Dieser Mangel an Wettbewerb spiegelt sich auch in den von den regionalen Entsorgungsunternehmen festgesetzten Tarifen für die Sammlung von Hausmüll wider. Diese sind meist höher, als sie es bei öffentlichen Ausschreibungen wären, die unter wettbewerblichen Bedingungen abgehalten werden. Seit Beginn der Reform der regionalen Abfallwirtschaftssysteme müssen die Bürger:innen viel mehr für die Entsorgung von Hausmüll bezahlen als noch davor. Dabei gibt es sehr große regionale Unterschiede, wie hoch die Gebühren sind, die die Bevölkerung an die regionalen Entsorgungsbetriebe entrichten muss. Je nach Region wurde im Jahr 2019 zwischen 244 und 1411 Rubel für einen Kubikmeter Hausmüll berechnet. Die höchsten Gebühren sind derzeit in Moskau, in der Oblast Leningrad sowie im Autonomen Kreis der Jamal-Nenzen zu verzeichnen. 2021 stiegen die Gebühren um durchschnittlich vier Prozent. Während in einer Reihe von Regionen die Tarife gesenkt wurde (etwa um 9,2 Prozent in der Oblast Magadan), mussten andere Regionen erhebliche Preissteigerungen hinnehmen. In der Oblast Nowosibirsk mussten die Bürger:innen 39,2 Prozent mehr Gebühren als im Vorjahr verrichten, in der Republik Tatarstan waren es 24,8 Prozent mehr (https://www.rbc.ru/society/03/03/2021/603cb7cb9a79475c8729c21e). Außerdem bleibt es für die Bevölkerung in den Regionen undurchsichtig, wie die Gebühren zustande kommen und warum auf einmal für die gleiche Leistung mehr als bisher verlangt wird, während es oft keine Anzeichen für eine Verbesserung der Abfallsituation gibt. Infolgedessen weigerte sich 2019 ein Viertel der Bevölkerung, die Gebühren zu bezahlen. Dies war eine der Ursachen für die prekäre finanzielle Situation einiger regionaler Entsorgungsunternehmen, da diese Gebühren die Haupteinnahmequelle der Betriebe sind (https://ach.gov.ru/statements/byulleten-schetnoy-palaty-9-274-2020-g). Daraus entsteht ein Teufelskreis: Die Haushalte weigern sich, die gestiegenen Gebühren zu entrichten, und dem regionalen Unternehmen fehlen Finanzmittel, um den Betrieb aufrechtzuerhalten. Dies führt bei der lokalen Bevölkerung zu erheblicher Frustration über den Zustand der Müllabfuhr in ihrer Umgebung. Diese Unzufriedenheit ist einer der Gründe, die Gebührenzahlungen schlicht zu verweigern.

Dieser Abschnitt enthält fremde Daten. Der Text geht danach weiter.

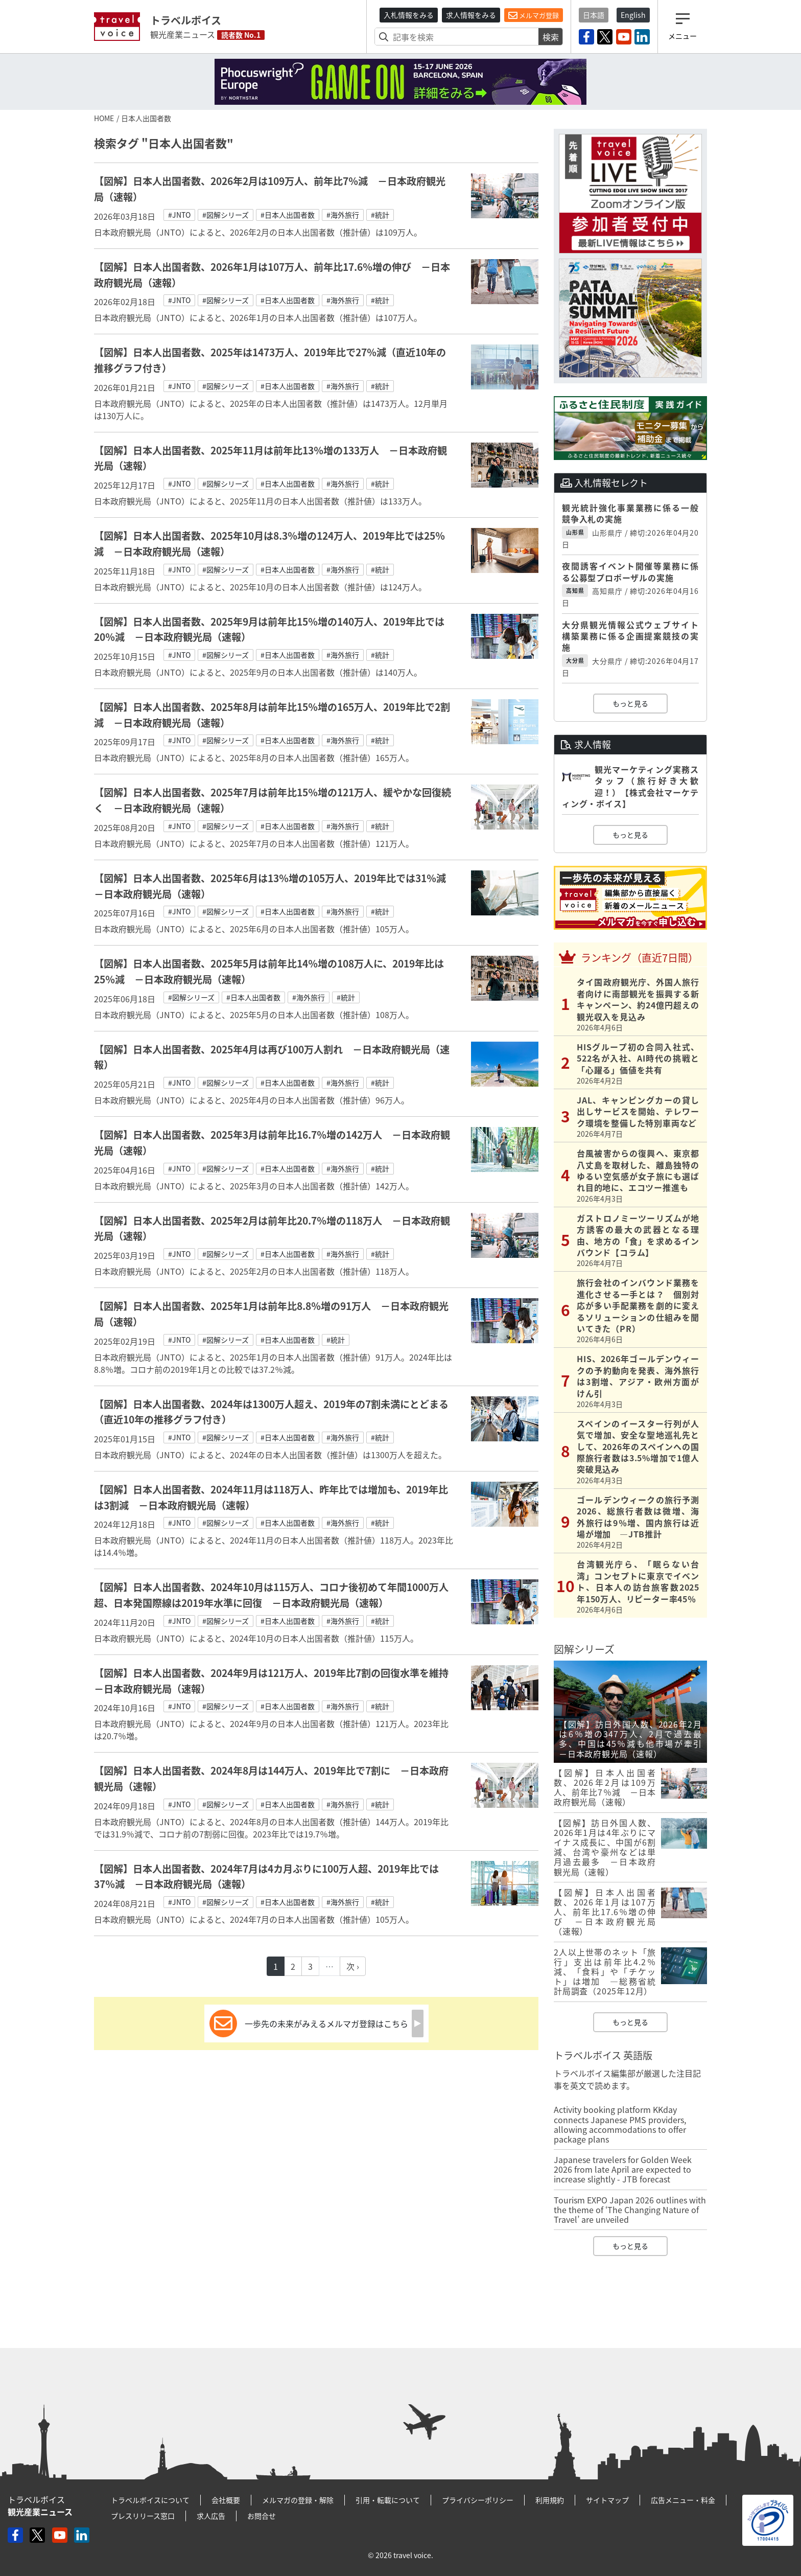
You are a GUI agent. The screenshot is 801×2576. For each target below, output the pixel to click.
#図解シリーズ (225, 215)
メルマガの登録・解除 (298, 2500)
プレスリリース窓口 (143, 2516)
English (633, 15)
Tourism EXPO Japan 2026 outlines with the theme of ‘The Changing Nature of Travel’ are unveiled (630, 2209)
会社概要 (225, 2500)
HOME (104, 118)
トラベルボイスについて (150, 2500)
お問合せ (261, 2516)
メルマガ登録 (533, 15)
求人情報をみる (471, 15)
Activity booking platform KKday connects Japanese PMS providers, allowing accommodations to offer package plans (620, 2124)
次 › (352, 1966)
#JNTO (179, 215)
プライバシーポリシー (477, 2500)
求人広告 (211, 2516)
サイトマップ (607, 2500)
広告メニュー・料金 (683, 2500)
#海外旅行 (342, 215)
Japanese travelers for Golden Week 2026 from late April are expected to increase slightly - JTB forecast (623, 2169)
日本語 (593, 15)
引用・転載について (388, 2500)
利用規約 (549, 2500)
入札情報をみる (409, 15)
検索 (551, 37)
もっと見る (630, 703)
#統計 (380, 215)
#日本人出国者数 (288, 215)
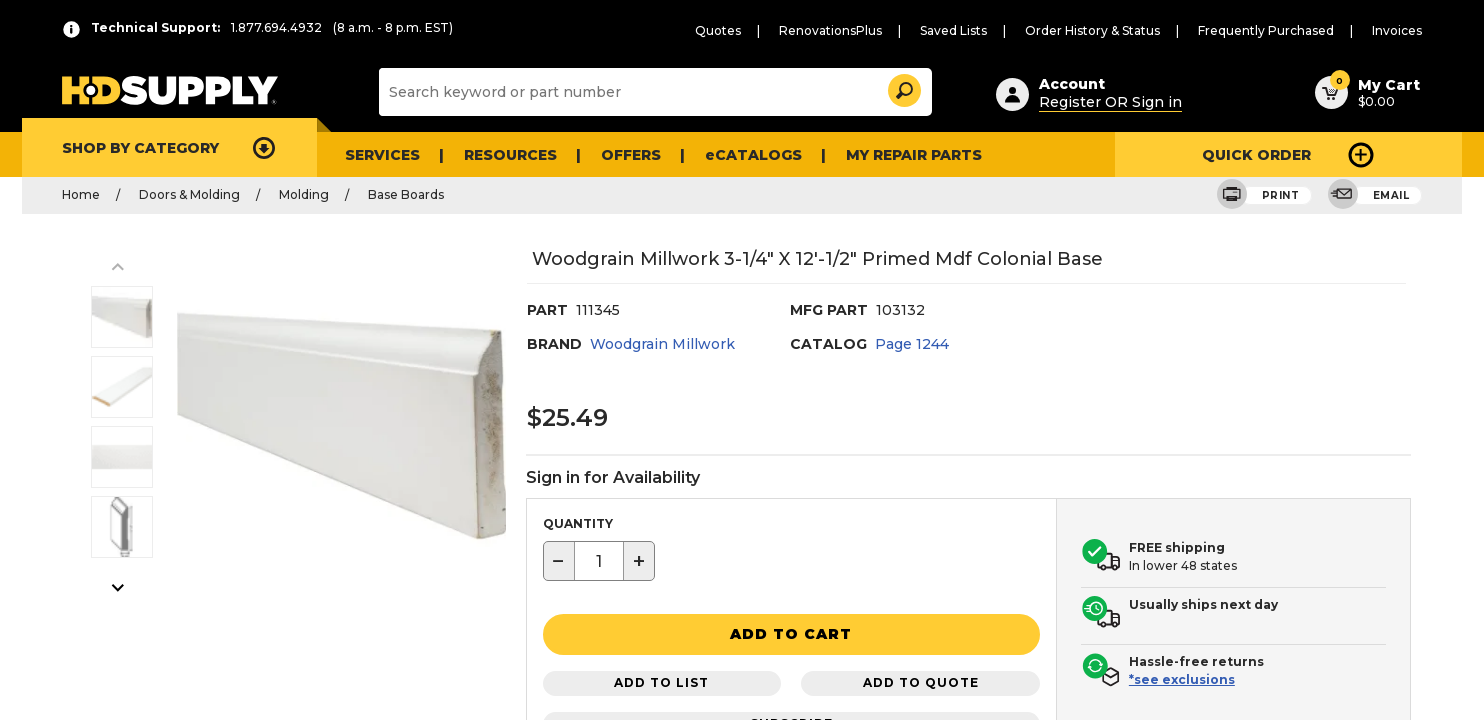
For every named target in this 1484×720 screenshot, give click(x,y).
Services (382, 155)
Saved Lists (953, 30)
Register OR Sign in (1110, 102)
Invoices (1397, 30)
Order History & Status (1092, 30)
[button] (903, 87)
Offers (631, 155)
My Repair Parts (914, 155)
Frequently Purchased (1266, 30)
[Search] (653, 92)
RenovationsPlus (830, 30)
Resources (510, 155)
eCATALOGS (753, 155)
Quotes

Probleme bei der Finanzierung von Recycling-Infrastruktur

Das erklärte Ziel der Reform von 2019 war es, den Recyclinganteil zu erhöhen. Allerdings stellt sich die Frage, wer die dazu benötigte Infrastruktur wie zum Beispiel Abfallsortier- und Recyclinganlagen bauen und finanzieren soll. Regionale Entsorgungsbetriebe sind nicht am Recycling interessiert, da dieses keinen zusätzlichen Profit bringt. Deswegen sind die Anreize gering, in den Bau von Recyling-Einrichtungen zu investieren. Firmen, die Wertstoffe aus dem Recycling nutzen, sind üblicherweise kleine und mittelständische Unternehmen, die keine Ressourcen für Investitionen haben, während die regionalen Budgets schon strapaziert sind (https://expert.ru/expert/2020/46/musornoj-reforme-ne-hvataet-privlekatelnosti/). Auch wenn private Investitionen eine wichtige Rolle in der Abfallwirtschaft spielen, so ist es doch klar, dass es öffentliche Förderung für Investoren geben muss. Schon bei der Organisation der ersten Stufe des Recycling-Prozesses – der Müllsortierung – tun sich große Schwierigkeiten auf. Weder die regionalen Behörden noch die Abfallwirtschaftsunternehmen bemühen sich ausreichend, ein öffentliches Bewusstsein für die Vorteile der Mülltrennung und des Abfallrecyclings zu erzeugen. Eine Analyse regionaler Abfallwirtschaftskonzepte ergab, dass die Hälfte keine Maßnahmen zur Mülltrennung vorsahen (https://ach.gov.ru/statements/byulleten-schetnoy-palaty-9-274-2020-g). Viele Haushalte können den Haushaltsmüll nur mit sehr großem Aufwand trennen, da oft Mülltonnen fehlen, die eine Trennung des Abfalls erlauben. Diesbezüglich gibt es regional sehr große Unterschiede: 2019 hatten etwa 60 Prozent der Bürger:innen in Pensa Recycling-Tonnen in der Nähe ihrer Wohnungen verfügbar, während es in Chabarowsk (einer gleich großen Stadt) nur elf Prozent waren (https://greenpeace.ru/blogs/2020/03/12/rejting-greenpeace-kazhdyj-tretij-zhitel-krupnogo-goroda-rossii-imeet-dostup-k-razdelnomu-sboru/). Aus einer Meinungsumfrage des Lewada-Zentrums aus dem Jahr 2020 wird ersichtlich, aus welchen Gründen Russ:innen ihren Hausmüll nicht sortieren. Während einige keine Zeit oder keinen Platz in ihrer Wohnung haben, um den Hausmüll zu sortieren, ist der eigentliche Hauptgrund, dass viele es als sinnlos empfinden. 29 Prozent der Befragten gehen davon aus, dass der Hausmüll sowieso auf einer Deponie landen und nicht dem Recycling zugeführt werden würde (https://www.levada.ru/2020/05/13/razdelnyj-sbor-othodov/).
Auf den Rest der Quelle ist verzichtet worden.